O kadar ciddi konuşuyodu ki ne diyeceğimi şaşırdım o an sadece neden dedim içimden az önce tanıdığım karşımda duran adamın vicdanından, babalık duygusundan ben neden daha önce hissetmedim. Neden babamda böyle elimden tutmadı benim ben onun kızı değil miyim hiç mi sevmedi beni hiç mi değerim yoktu gerçi neden sorguluyorsam adam bana vurduğu kadar yasmine vurmadı neyin hesabını yapıyorum.

 

Haşmet ağa yüzüme bakarak onay bekliyordu ve ben o anın etkisinden mi yaşadığım onca şeyin birikmesinden mi bilmiyorum sadece kafamı aşağı yukarı sallayarak onayladım.

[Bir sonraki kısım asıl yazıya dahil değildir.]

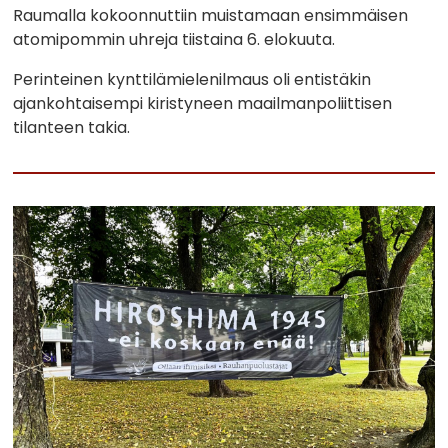
Raumalla kokoonnuttiin muistamaan ensimmäisen
atomipommin uhreja tiistaina 6. elokuuta.
Perinteinen kynttilämielenilmaus oli entistäkin
ajankohtaisempi kiristyneen maailmanpoliittisen
tilanteen takia.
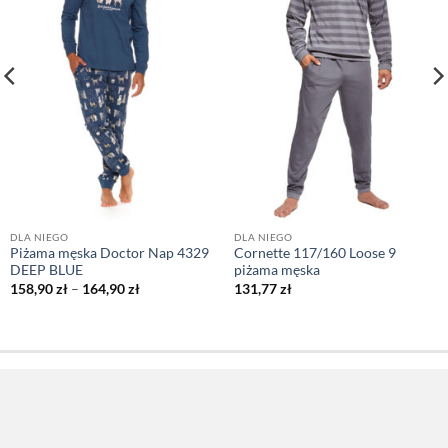
DLA NIEGO
DLA NIEGO
Piżama męska Doctor Nap 4329
Cornette 117/160 Loose 9
DEEP BLUE
piżama męska
Zakres
158,90
zł
–
164,90
zł
131,77
zł
cen:
od
158,90 zł
do
164,90 zł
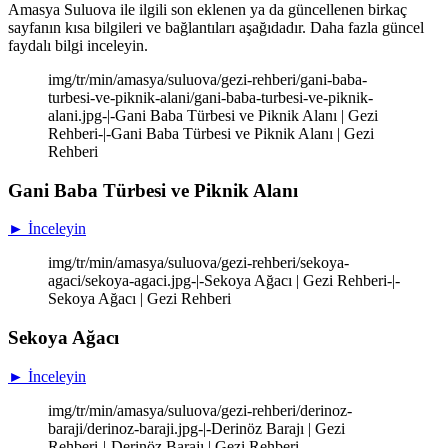
Amasya Suluova ile ilgili son eklenen ya da güncellenen birkaç
sayfanın kısa bilgileri ve bağlantıları aşağıdadır. Daha fazla güncel
faydalı bilgi inceleyin.
img/tr/min/amasya/suluova/gezi-rehberi/gani-baba-
turbesi-ve-piknik-alani/gani-baba-turbesi-ve-piknik-
alani.jpg-|-Gani Baba Türbesi ve Piknik Alanı | Gezi
Rehberi-|-Gani Baba Türbesi ve Piknik Alanı | Gezi
Rehberi
Gani Baba Türbesi ve Piknik Alanı
► İnceleyin
img/tr/min/amasya/suluova/gezi-rehberi/sekoya-
agaci/sekoya-agaci.jpg-|-Sekoya Ağacı | Gezi Rehberi-|-
Sekoya Ağacı | Gezi Rehberi
Sekoya Ağacı
► İnceleyin
img/tr/min/amasya/suluova/gezi-rehberi/derinoz-
baraji/derinoz-baraji.jpg-|-Derinöz Barajı | Gezi
Rehberi-|-Derinöz Barajı | Gezi Rehberi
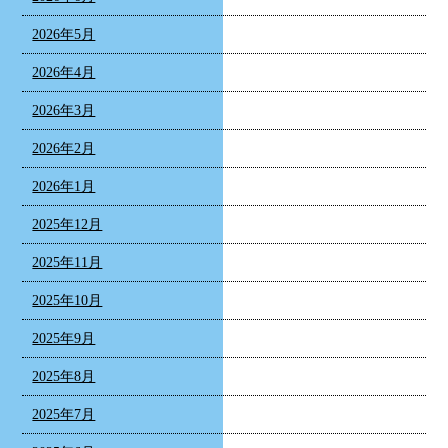
2026年5月
2026年4月
2026年3月
2026年2月
2026年1月
2025年12月
2025年11月
2025年10月
2025年9月
2025年8月
2025年7月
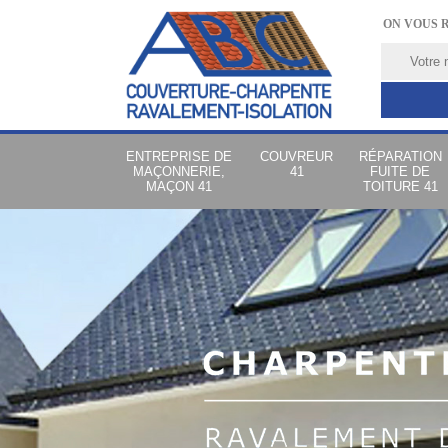
ON VOUS 
ENTREPRISE DE
COUVREUR
RÉPARATION
MAÇONNERIE,
41
FUITE DE
MAÇON 41
TOITURE 41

Haşmet ağa babama dönerek

“ öğlen 12’de hastanede olucam sende orda ol Yusuf ağa , benim tuttuğum doktorda bebeği alıcaklar” dedi haşmet ağa ve öyle bir bakıyordu ki babama ben bile bakışlarından o an titredim

 

Sonra arkasını dönüp tam gidecekken

“Bu kız biz gelene kadar ağa kızı gibi bakılacak dokunmayacaksınız yoksa ben kararımdan vazgeçerim” diyerek arkasını döndü ve gitti

 

 

 

O an sadece dönüp babama baktım ve söylediğim tek bir şey vardı

“Beni bu hale düşürdün ya baba ömrüm boyunca sana hakkımı helal etmiycem , seninle bu dünyada hesaplaşmıycam ama öteki dünyada iki elim yakanda olacak bunu sakın unutma” dedim , son kez babamın gözlerinin içine bakıp merdivenlere doğru ilerledim yasminin yanında durarak kafamı eğip yerde ağlayan yasmine baktım ve

“Benim sana beddua etmeme yada bir şey dememe gerek yok sen kendi başını kendin yaktın , öteki dünyada benim sana hesap sormama da gerek yok sana hesap sorması gereken kişi ben olmıycam karnında ki o bebeğin günahı zaten senin iki yakanı bir araya getirmiycek ne bu dünya da ne de öteki dünya da” diyerek hızla odama çıktım ve

 

yatağıma uzanarak ağladım.

Az önce yaşanan şeylere , annesiz büyümeye , baba sevgisi görmemeye , beni sevmeyen korumayan abime , yalnızlığıma , bir başkasının bana acıdığı için beni zorunlu kabul edişine ve daha bir çok yaşadığım ve yaşayacağım şey için sadece ağladım.

 

 

 

 

Kaç saat öyle orada uzanıp ağladım bilmiyorum tek bildiğim sadece nefes almakta zorluk çekip hıçkırmaya başlamamdı. Odamın kapısı çalınarak içeri biri girmişti kim geldi bilmiyodum kapıya bakamayacak kadar ölü gibiydim

Yanıma oturup elini saçıma koymasıyla gelenin Hatice abla olduğunu anladım

“Ah benim bahtsız , kalbi güzel yavrum ağlamaktan ne hale gelmişsin” diyerek saçımı sevdi öylece karşımda ki duvara bakıyodum ne hareket ediyodum ne de tek kelime bir şey söylüyodum

 

“Avjinim kalk kızım seni yıkıyım iki lokma bir şey yedireyim” diyerek saçımı okşamaya devam etti tepki vermeyerek öylece baktım duvara ne halim vardı ne mecalim. Hatice abla bir umut yüzüme baktı belki kalkarım diye ama sonra vazgeçip çıktı odadan artık ağlamam durmuştu adece duvara bakıyodum.hatice abla çıkalı yarım saat olmuştu

İçeriye Hatice ablanın kızı aslı gelmişti yanıma gelerek dizlerinin üzerine oturdu ve bana bakarak

“ avjin güzelim biliyorum iyi değilsin şuan ama toparlanıp kendine gelmen lazım

yasmini hastaneye götürdüler bebeği almışlar şimdi de haşmet ağa , karısı ve oğlu geldi. İçerdeler. Baban gönderdi beni de kalkıp hazırlanacakmışsın şimdi yüzük takıcaklarmış akşamda meryemin düğüne beraber gidip tüm herkese nişanlı olduğunuzu söylüycekmişsiniz”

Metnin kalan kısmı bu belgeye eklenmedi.